→ **WHAT YOU NEED TO DO**
Copy every entry exactly as it reads and exclude whatever pictures appear.

(Dataset entries)
▬▬▬

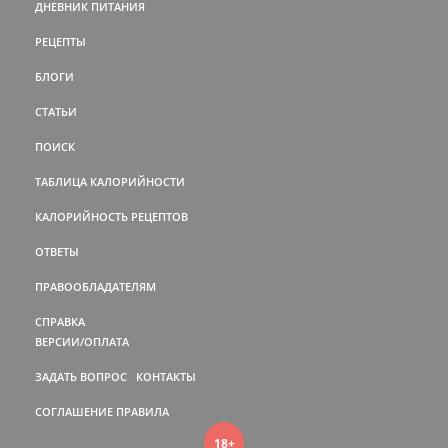
ДНЕВНИК ПИТАНИЯ
РЕЦЕПТЫ
БЛОГИ
СТАТЬИ
ПОИСК
ТАБЛИЦА КАЛОРИЙНОСТИ
КАЛОРИЙНОСТЬ РЕЦЕПТОВ
ОТВЕТЫ
ПРАВООБЛАДАТЕЛЯМ
СПРАВКА
ВЕРСИИ/ОПЛАТА
ЗАДАТЬ ВОПРОС
КОНТАКТЫ
СОГЛАШЕНИЕ
ПРАВИЛА
18+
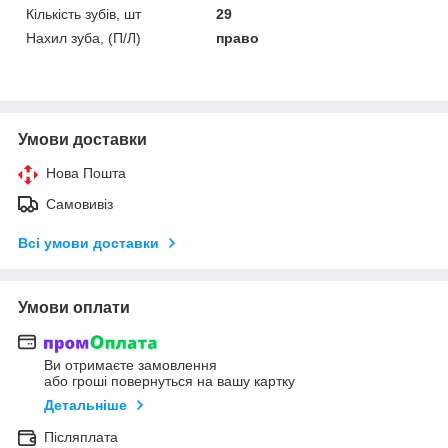
Кількість зубів, шт
29
Нахил зуба, (П/Л)
право
Умови доставки
Нова Пошта
Самовивіз
Всі умови доставки
Умови оплати
Ви отримаєте замовлення
або гроші повернуться на вашу картку
Детальніше
Післяплата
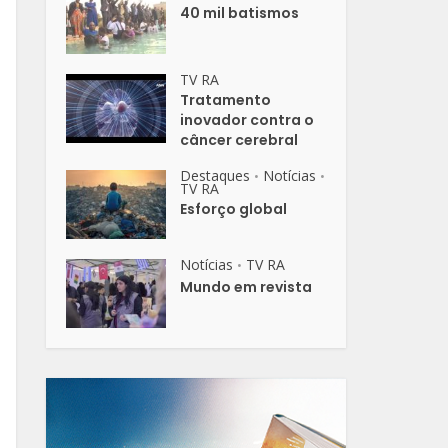
40 mil batismos
TV RA
Tratamento
inovador contra o
câncer cerebral
Destaques
Notícias
•
•
TV RA
Esforço global
Notícias
TV RA
•
Mundo em revista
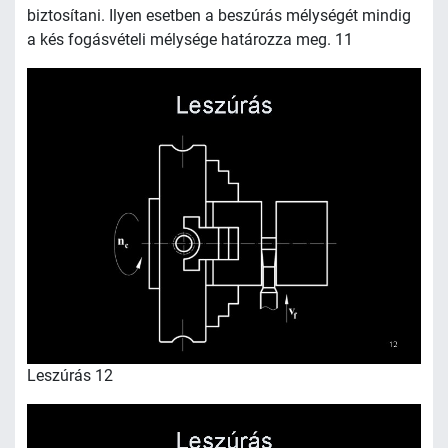
biztosítani. Ilyen esetben a beszúrás mélységét mindig
a kés fogásvételi mélysége határozza meg. 11
Leszúrás 12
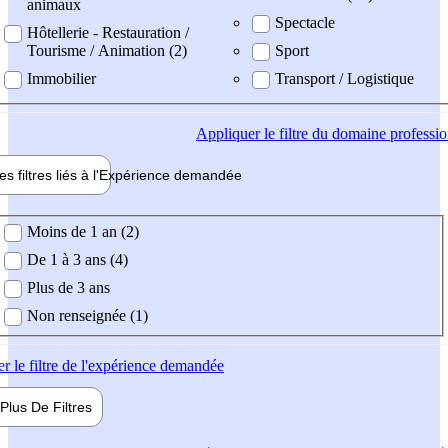
animaux
Spectacle
Hôtellerie - Restauration /
Tourisme / Animation (2)
Sport
Immobilier
Transport / Logistique
Appliquer
le filtre du domaine professi
es filtres liés à l'
Expérience
demandée
ience demandée
Moins de 1 an (2)
De 1 à 3 ans (4)
Plus de 3 ans
Non renseignée (1)
er
le filtre de l'expérience demandée
Plus De
Filtres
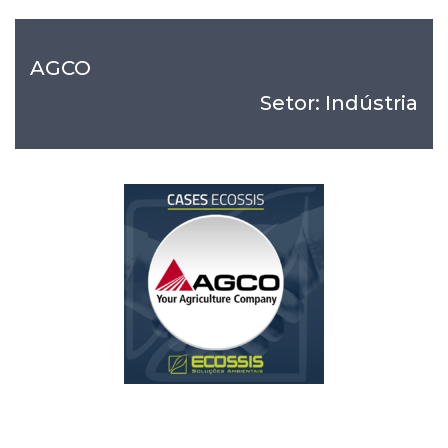
AGCO
Setor: Indústria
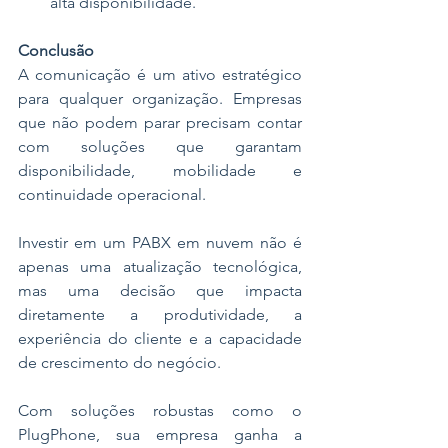
alta disponibilidade.
Conclusão
A comunicação é um ativo estratégico 
para qualquer organização. Empresas 
que não podem parar precisam contar 
com soluções que garantam 
disponibilidade, mobilidade e 
continuidade operacional.
Investir em um PABX em nuvem não é 
apenas uma atualização tecnológica, 
mas uma decisão que impacta 
diretamente a produtividade, a 
experiência do cliente e a capacidade 
de crescimento do negócio.
Com soluções robustas como o 
PlugPhone, sua empresa ganha a 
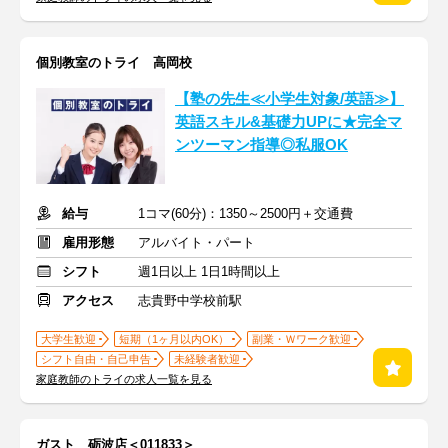
個別教室のトライ 高岡校
【塾の先生≪小学生対象/英語≫】
英語スキル&基礎力UPに★完全マ
ンツーマン指導◎私服OK
給与
1コマ(60分)：1350～2500円＋交通費
雇用形態
アルバイト・パート
シフト
週1日以上 1日1時間以上
アクセス
志貴野中学校前駅
大学生歓迎
短期（1ヶ月以内OK）
副業・Ｗワーク歓迎
シフト自由・自己申告
未経験者歓迎
家庭教師のトライの求人一覧を見る
ガスト 砺波店＜011833＞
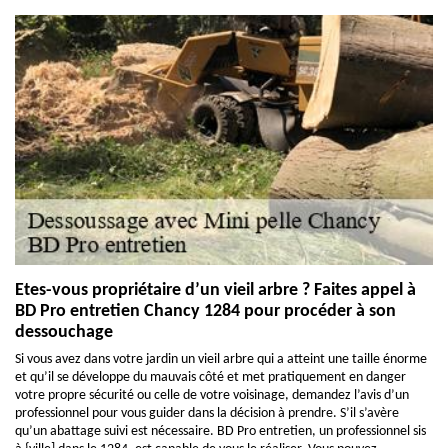
Etes-vous propriétaire d’un vieil arbre ? Faites appel à
BD Pro entretien Chancy 1284 pour procéder à son
dessouchage
Si vous avez dans votre jardin un vieil arbre qui a atteint une taille énorme
et qu’il se développe du mauvais côté et met pratiquement en danger
votre propre sécurité ou celle de votre voisinage, demandez l’avis d’un
professionnel pour vous guider dans la décision à prendre. S’il s’avère
qu’un abattage suivi est nécessaire. BD Pro entretien, un professionnel sis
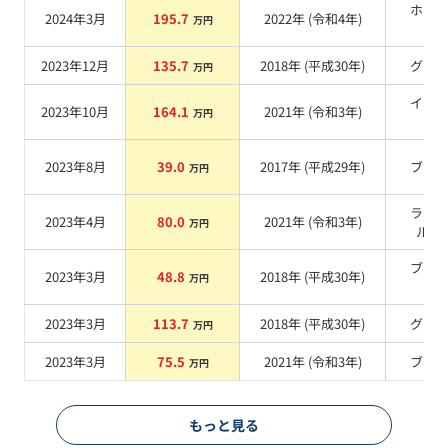
ホワ
2024年3月
195.7
2022
年 (
令和4年
)
万円
系
2023年12月
135.7
2018
年 (
平成30年
)
グレ
万円
イエ
2023年10月
164.1
2021
年 (
令和3年
)
万円
系
2023年8月
39.0
2017
年 (
平成29年
)
ブル
万円
ライ
2023年4月
80.0
2021
年 (
令和3年
)
万円
ルー
ブラ
2023年3月
48.8
2018
年 (
平成30年
)
万円
系
2023年3月
113.7
2018
年 (
平成30年
)
グレ
万円
2023年3月
75.5
2021
年 (
令和3年
)
ブル
万円
もっと見る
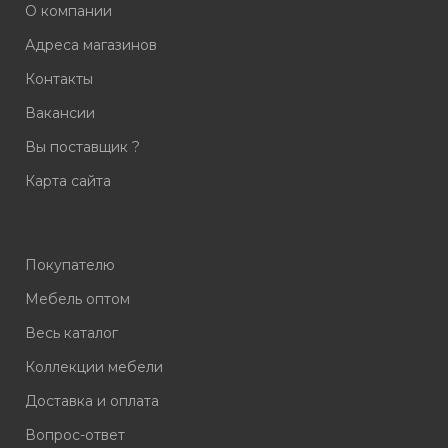
О компании
Адреса магазинов
Контакты
Вакансии
Вы поставщик ?
Карта сайта
Покупателю
Мебель оптом
Весь каталог
Коллекции мебели
Доставка и оплата
Вопрос-ответ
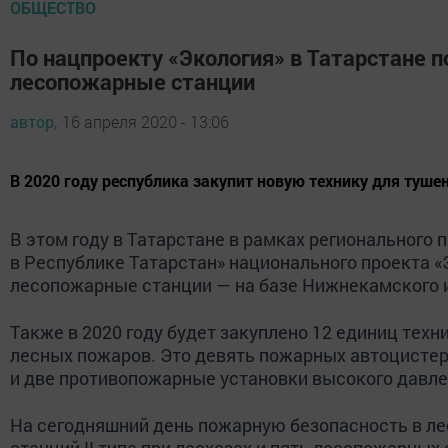
ОБЩЕСТВО
По нацпроекту «Экология» в Татарстане 
лесопожарные станции
автор,
16 апреля 2020 - 13:06
В 2020 году республика закупит новую технику для туше
В этом году в Татарстане в рамках регионального 
в Республике Татарстан» национального проекта «
лесопожарные станции — на базе Нижнекамского и
Также в 2020 году будет закуплено 12 единиц техн
лесных пожаров. Это девять пожарных автоцисте
и две противопожарные установки высокого давле
На сегодняшний день пожарную безопасность в л
станций II типа при лесхозах и пять лесопожарных с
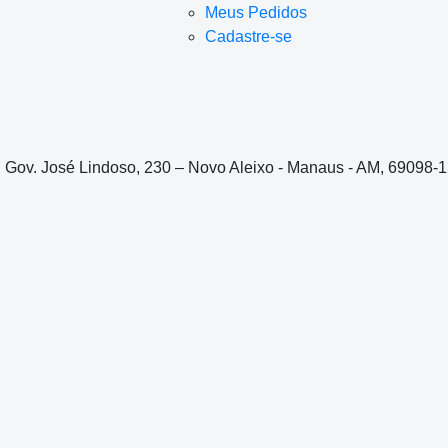
Meus Pedidos
Cadastre-se
. Gov. José Lindoso, 230 – Novo Aleixo - Manaus - AM, 69098-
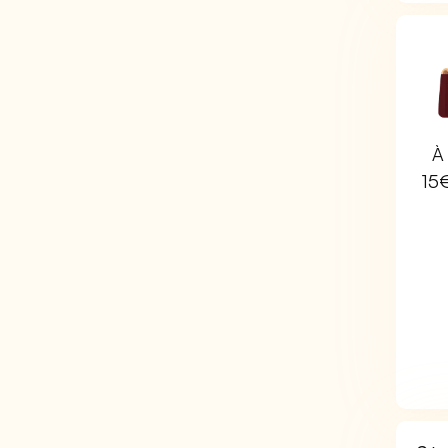
À 
15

▬▬▬

→ **EXPECTED ANSWER**
ДНЕВНИК ПИТАНИЯ
РЕЦЕПТЫ
БЛОГИ
СТАТЬИ
ПОИСК
ТАБЛИЦА КАЛОРИЙНОСТИ
КАЛОРИЙНОСТЬ РЕЦЕПТОВ
ОТВЕТЫ
ПРАВООБЛАДАТЕЛЯМ
СПРАВКА
ВЕРСИИ/ОПЛАТА
ЗАДАТЬ ВОПРОС
КОНТАКТЫ
СОГЛАШЕНИЕ
ПРАВИЛА
18+
Кількість зубів, шт
29
Нахил зуба, (П/Л)
право
Умови доставки
Нова Пошта
Самовивіз
Всі умови доставки
Умови оплати
Ви отримаєте замовлення
або гроші повернуться на вашу картку
Детальніше
Післяплата
40 mil batismos
TV RA
Tratamento
inovador contra o
câncer cerebral
Destaques
Notícias
•
•
TV RA
Esforço global
Notícias
TV RA
•
Mundo em revista
biztosítani. Ilyen esetben a beszúrás mélységét mindig
a kés fogásvételi mélysége határozza meg. 11
Leszúrás 12
animaux
Spectacle
Hôtellerie - Restauration /
Tourisme / Animation (2)
Sport
Immobilier
Transport / Logistique
Appliquer
le filtre du domaine professi
es filtres liés à l'
Expérience
demandée
ience demandée
Moins de 1 an (2)
De 1 à 3 ans (4)
Plus de 3 ans
Non renseignée (1)
er
le filtre de l'expérience demandée
Plus De
Filtres
AGCO
Setor: Indústria
alta disponibilidade.
Conclusão
A comunicação é um ativo estratégico 
para qualquer organização. Empresas 
que não podem parar precisam contar 
com soluções que garantam 
disponibilidade, mobilidade e 
continuidade operacional.
Investir em um PABX em nuvem não é 
apenas uma atualização tecnológica, 
mas uma decisão que impacta 
diretamente a produtividade, a 
experiência do cliente e a capacidade 
de crescimento do negócio.
Com soluções robustas como o 
PlugPhone, sua empresa ganha a 
個別教室のトライ 高岡校
【塾の先生≪小学生対象/英語≫】
英語スキル&基礎力UPに★完全マ
ンツーマン指導◎私服OK
給与
1コマ(60分)：1350～2500円＋交通費
雇用形態
アルバイト・パート
シフト
週1日以上 1日1時間以上
アクセス
志貴野中学校前駅
大学生歓迎
短期（1ヶ月以内OK）
副業・Ｗワーク歓迎
シフト自由・自己申告
未経験者歓迎
家庭教師のトライの求人一覧を見る
ガスト 砺波店＜011833＞
Etes-vous propriétaire d’un vieil arbre ? Faites appel à
BD Pro entretien Chancy 1284 pour procéder à son
dessouchage
Si vous avez dans votre jardin un vieil arbre qui a atteint une taille énorme
et qu’il se développe du mauvais côté et met pratiquement en danger
votre propre sécurité ou celle de votre voisinage, demandez l’avis d’un
professionnel pour vous guider dans la décision à prendre. S’il s’avère
qu’un abattage suivi est nécessaire. BD Pro entretien, un professionnel sis
ホワ
2024年3月
195.7
2022
年 (
令和4年
)
万円
系
2023年12月
135.7
2018
年 (
平成30年
)
グレ
万円
イエ
2023年10月
164.1
2021
年 (
令和3年
)
万円
系
2023年8月
39.0
2017
年 (
平成29年
)
ブル
万円
ライ
2023年4月
80.0
2021
年 (
令和3年
)
万円
ルー
ブラ
2023年3月
48.8
2018
年 (
平成30年
)
万円
系
2023年3月
113.7
2018
年 (
平成30年
)
グレ
万円
2023年3月
75.5
2021
年 (
令和3年
)
ブル
万円
もっと見る
О компании
Адреса магазинов
Контакты
Вакансии
Вы поставщик ?
Карта сайта
Покупателю
Мебель оптом
Весь каталог
Коллекции мебели
Доставка и оплата
Вопрос-ответ
ОБЩЕСТВО
По нацпроекту «Экология» в Татарстане 
лесопожарные станции
автор,
16 апреля 2020 - 13:06
В 2020 году республика закупит новую технику для туше
В этом году в Татарстане в рамках регионального 
в Республике Татарстан» национального проекта «
лесопожарные станции — на базе Нижнекамского и
Также в 2020 году будет закуплено 12 единиц техн
лесных пожаров. Это девять пожарных автоцисте
и две противопожарные установки высокого давле
На сегодняшний день пожарную безопасность в л
станций II типа при лесхозах и пять лесопожарных с
Meus Pedidos
Cadastre-se
. Gov. José Lindoso, 230 – Novo Aleixo - Manaus - AM, 69098-
À 
15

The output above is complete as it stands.